### Task objective
Keep the text of the data exactly as it is and omit each picture from the copy.

### Supplied entries
*** Begin section ***

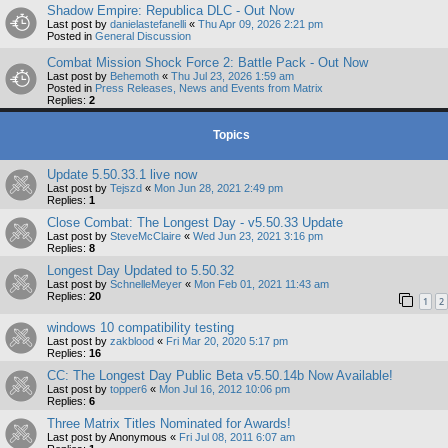
Shadow Empire: Republica DLC - Out Now
Last post by
danielastefanelli
«
Thu Apr 09, 2026 2:21 pm
Posted in
General Discussion
Combat Mission Shock Force 2: Battle Pack - Out Now
Last post by
Behemoth
«
Thu Jul 23, 2026 1:59 am
Posted in
Press Releases, News and Events from Matrix
Replies:
2
Topics
Update 5.50.33.1 live now
Last post by
Tejszd
«
Mon Jun 28, 2021 2:49 pm
Replies:
1
Close Combat: The Longest Day - v5.50.33 Update
Last post by
SteveMcClaire
«
Wed Jun 23, 2021 3:16 pm
Replies:
8
Longest Day Updated to 5.50.32
Last post by
SchnelleMeyer
«
Mon Feb 01, 2021 11:43 am
Replies:
20
1
2
windows 10 compatibility testing
Last post by
zakblood
«
Fri Mar 20, 2020 5:17 pm
Replies:
16
CC: The Longest Day Public Beta v5.50.14b Now Available!
Last post by
topper6
«
Mon Jul 16, 2012 10:06 pm
Replies:
6
Three Matrix Titles Nominated for Awards!
Last post by
Anonymous
«
Fri Jul 08, 2011 6:07 am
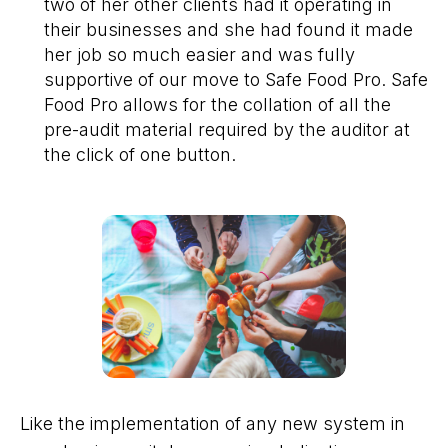
two of her other clients had it operating in
their businesses and she had found it made
her job so much easier and was fully
supportive of our move to Safe Food Pro. Safe
Food Pro allows for the collation of all the
pre-audit material required by the auditor at
the click of one button.
Like the implementation of any new system in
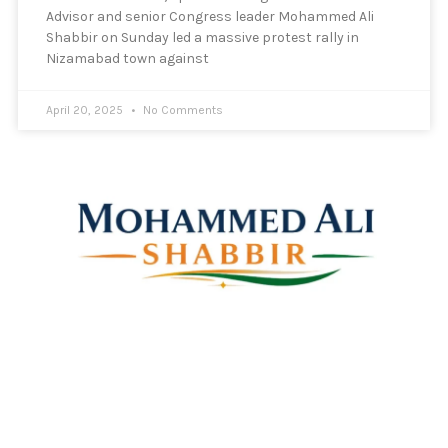
Advisor and senior Congress leader Mohammed Ali
Shabbir on Sunday led a massive protest rally in
Nizamabad town against
April 20, 2025
No Comments
Mohammed Ali Shabbir
Advisor to the Government of Telangana (SC, ST, BC &
Minorities)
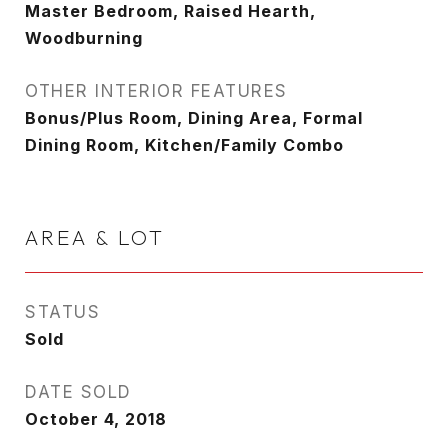
Master Bedroom, Raised Hearth,
Woodburning
OTHER INTERIOR FEATURES
Bonus/Plus Room, Dining Area, Formal
Dining Room, Kitchen/Family Combo
AREA & LOT
STATUS
Sold
DATE SOLD
October 4, 2018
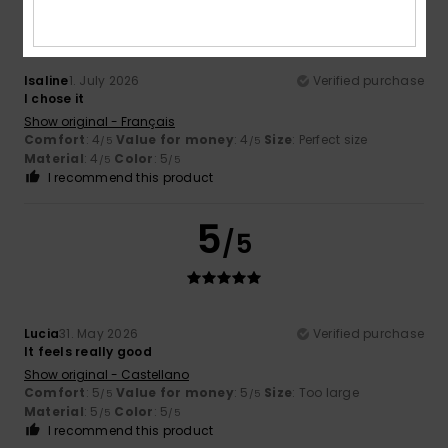
Isaline
1. July 2026
Verified purchase
I chose it
Show original - Français
Comfort
: 4
Value for money
: 4
Size
: Perfect size
/5
/5
Material
: 4
Color
: 5
/5
/5
I recommend this product
5
/5
Lucia
31. May 2026
Verified purchase
It feels really good
Show original - Castellano
Comfort
: 5
Value for money
: 5
Size
: Too large
/5
/5
Material
: 5
Color
: 5
/5
/5
I recommend this product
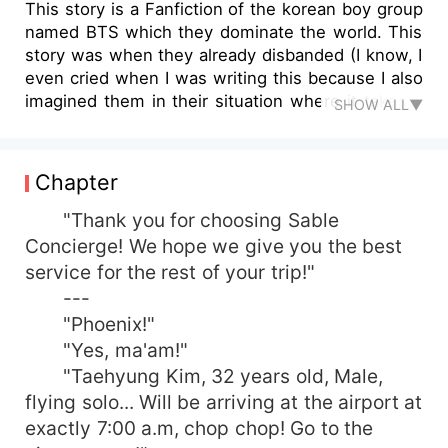
This story is a Fanfiction of the korean boy group
named BTS which they dominate the world. This
story was when they already disbanded (I know, I
even cried when I was writing this because I also
imagined them in their situation where it takes a
SHOW ALL▼
lot of strenght to move on from sudden changes
of their daily routine as an Idol.) Please take time
to read! Thank ya'll!
Chapter
"Thank you for choosing Sable
Concierge! We hope we give you the best
service for the rest of your trip!"
---
"Phoenix!"
"Yes, ma'am!"
"Taehyung Kim, 32 years old, Male,
flying solo... Will be arriving at the airport at
exactly 7:00 a.m, chop chop! Go to the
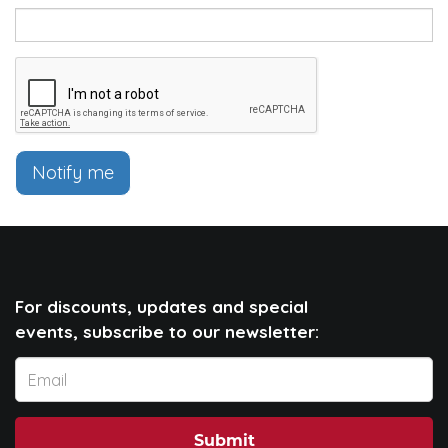
Notify me
For discounts, updates and special
events, subscribe to our newsletter:
Submit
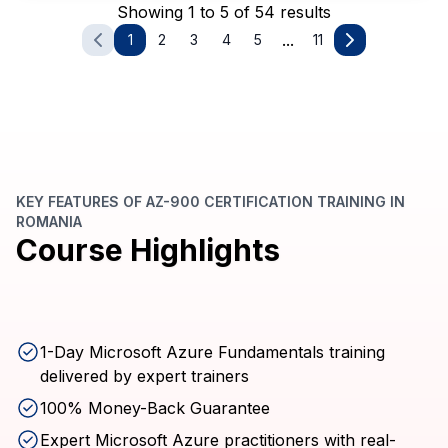
Showing 1 to 5 of 54 results
...
1
2
3
4
5
11
KEY FEATURES OF AZ-900 CERTIFICATION TRAINING IN
ROMANIA
Course Highlights
1-Day Microsoft Azure Fundamentals training
delivered by expert trainers
100% Money-Back Guarantee
Expert Microsoft Azure practitioners with real-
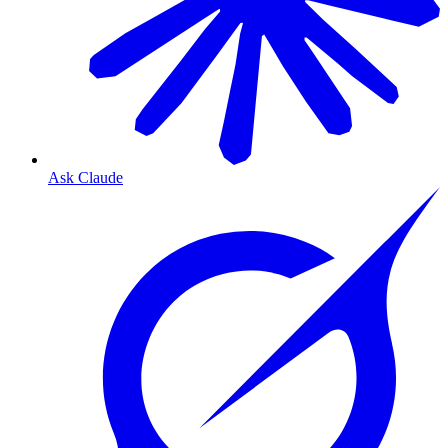
Ask Claude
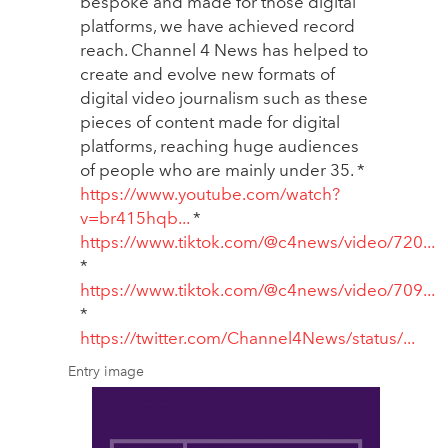
bespoke and made for those digital
platforms, we have achieved record
reach. Channel 4 News has helped to
create and evolve new formats of
digital video journalism such as these
pieces of content made for digital
platforms, reaching huge audiences
of people who are mainly under 35. *
https://www.youtube.com/watch?
v=br415hqb...
*
https://www.tiktok.com/@c4news/video/720...
*
https://www.tiktok.com/@c4news/video/709...
*
https://twitter.com/Channel4News/status/...
Entry image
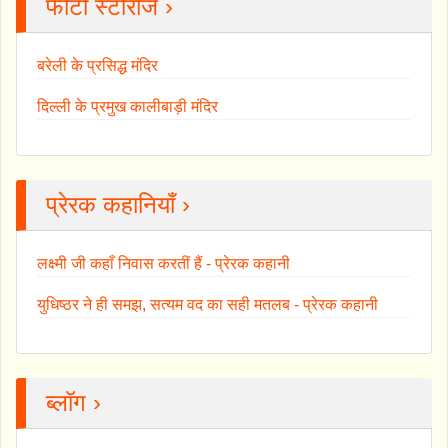
फोटो स्टोरीज ›
बरेली के प्रसिद्ध मंदिर
दिल्ली के प्रमुख कालीबाड़ी मंदिर
प्रेरक कहानियाँ ›
लक्ष्मी जी कहाँ निवास करतीं हैं - प्रेरक कहानी
युधिष्ठर ने ही समझ, सत्यम वद का सही मतलब - प्रेरक कहानी
ब्लॉग ›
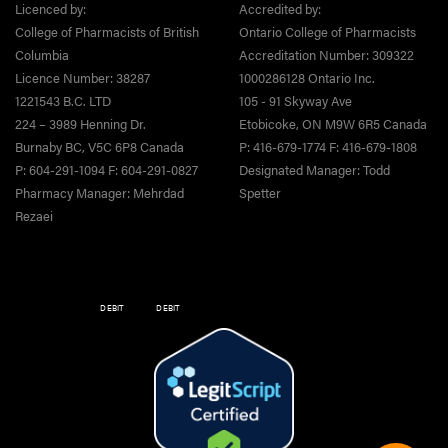
Licenced by:
Accredited by:
College of Pharmacists of British
Ontario College of Pharmacists
Columbia
Accreditation Number: 309322
Licence Number: 38287
1000286128 Ontario Inc.
1221543 B.C. LTD
105 - 91 Skyway Ave
224 – 3989 Henning Dr.
Etobicoke, ON M9W 6R5 Canada
Burnaby BC, V5C 6P8 Canada
P: 416-679-1774 F: 416-679-1808
P: 604-291-1094 F: 604-291-0827
Designated Manager: Todd
Pharmacy Manager: Mehrdad
Spetter
Rezaei
DEBIT
DEBIT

*** End section ***

### Answer to this task
Shadow Empire: Republica DLC - Out Now
Last post by
danielastefanelli
«
Thu Apr 09, 2026 2:21 pm
Posted in
General Discussion
Combat Mission Shock Force 2: Battle Pack - Out Now
Last post by
Behemoth
«
Thu Jul 23, 2026 1:59 am
Posted in
Press Releases, News and Events from Matrix
Replies:
2
Topics
Update 5.50.33.1 live now
Last post by
Tejszd
«
Mon Jun 28, 2021 2:49 pm
Replies:
1
Close Combat: The Longest Day - v5.50.33 Update
Last post by
SteveMcClaire
«
Wed Jun 23, 2021 3:16 pm
Replies:
8
Longest Day Updated to 5.50.32
Last post by
SchnelleMeyer
«
Mon Feb 01, 2021 11:43 am
Replies:
20
1
2
windows 10 compatibility testing
Last post by
zakblood
«
Fri Mar 20, 2020 5:17 pm
Replies:
16
CC: The Longest Day Public Beta v5.50.14b Now Available!
Last post by
topper6
«
Mon Jul 16, 2012 10:06 pm
Replies:
6
Three Matrix Titles Nominated for Awards!
Last post by
Anonymous
«
Fri Jul 08, 2011 6:07 am
two of her other clients had it operating in
their businesses and she had found it made
her job so much easier and was fully
supportive of our move to Safe Food Pro. Safe
Food Pro allows for the collation of all the
pre-audit material required by the auditor at
the click of one button.
Like the implementation of any new system in
Advisor and senior Congress leader Mohammed Ali
Shabbir on Sunday led a massive protest rally in
Nizamabad town against
April 20, 2025
No Comments
Mohammed Ali Shabbir
Advisor to the Government of Telangana (SC, ST, BC &
Minorities)
Master Bedroom, Raised Hearth,
Woodburning
OTHER INTERIOR FEATURES
Bonus/Plus Room, Dining Area, Formal
Dining Room, Kitchen/Family Combo
AREA & LOT
STATUS
Sold
DATE SOLD
October 4, 2018
Isaline
1. July 2026
Verified purchase
I chose it
Show original - Français
Comfort
: 4
Value for money
: 4
Size
: Perfect size
/5
/5
Material
: 4
Color
: 5
/5
/5
I recommend this product
5
/5
Lucia
31. May 2026
Verified purchase
It feels really good
Show original - Castellano
Comfort
: 5
Value for money
: 5
Size
: Too large
/5
/5
Material
: 5
Color
: 5
/5
/5
I recommend this product
This story is a Fanfiction of the korean boy group
named BTS which they dominate the world. This
story was when they already disbanded (I know, I
even cried when I was writing this because I also
imagined them in their situation where it takes a
SHOW ALL▼
lot of strenght to move on from sudden changes
of their daily routine as an Idol.) Please take time
to read! Thank ya'll!
Chapter
"Thank you for choosing Sable
Concierge! We hope we give you the best
service for the rest of your trip!"
---
"Phoenix!"
"Yes, ma'am!"
"Taehyung Kim, 32 years old, Male,
flying solo... Will be arriving at the airport at
exactly 7:00 a.m, chop chop! Go to the
Notify me
For discounts, updates and special
events, subscribe to our newsletter:
Submit
Showing 1 to 5 of 54 results
...
1
2
3
4
5
11
KEY FEATURES OF AZ-900 CERTIFICATION TRAINING IN
ROMANIA
Course Highlights
1-Day Microsoft Azure Fundamentals training
delivered by expert trainers
100% Money-Back Guarantee
Expert Microsoft Azure practitioners with real-
Ask Claude
bespoke and made for those digital
platforms, we have achieved record
reach. Channel 4 News has helped to
create and evolve new formats of
digital video journalism such as these
pieces of content made for digital
platforms, reaching huge audiences
of people who are mainly under 35. *
https://www.youtube.com/watch?
v=br415hqb...
*
https://www.tiktok.com/@c4news/video/720...
*
https://www.tiktok.com/@c4news/video/709...
*
https://twitter.com/Channel4News/status/...
Entry image
फोटो स्टोरीज ›
बरेली के प्रसिद्ध मंदिर
दिल्ली के प्रमुख कालीबाड़ी मंदिर
प्रेरक कहानियाँ ›
लक्ष्मी जी कहाँ निवास करतीं हैं - प्रेरक कहानी
युधिष्ठर ने ही समझ, सत्यम वद का सही मतलब - प्रेरक कहानी
ब्लॉग ›
Licenced by:
Accredited by:
College of Pharmacists of British
Ontario College of Pharmacists
Columbia
Accreditation Number: 309322
Licence Number: 38287
1000286128 Ontario Inc.
1221543 B.C. LTD
105 - 91 Skyway Ave
224 – 3989 Henning Dr.
Etobicoke, ON M9W 6R5 Canada
Burnaby BC, V5C 6P8 Canada
P: 416-679-1774 F: 416-679-1808
P: 604-291-1094 F: 604-291-0827
Designated Manager: Todd
Pharmacy Manager: Mehrdad
Spetter
Rezaei
DEBIT
DEBIT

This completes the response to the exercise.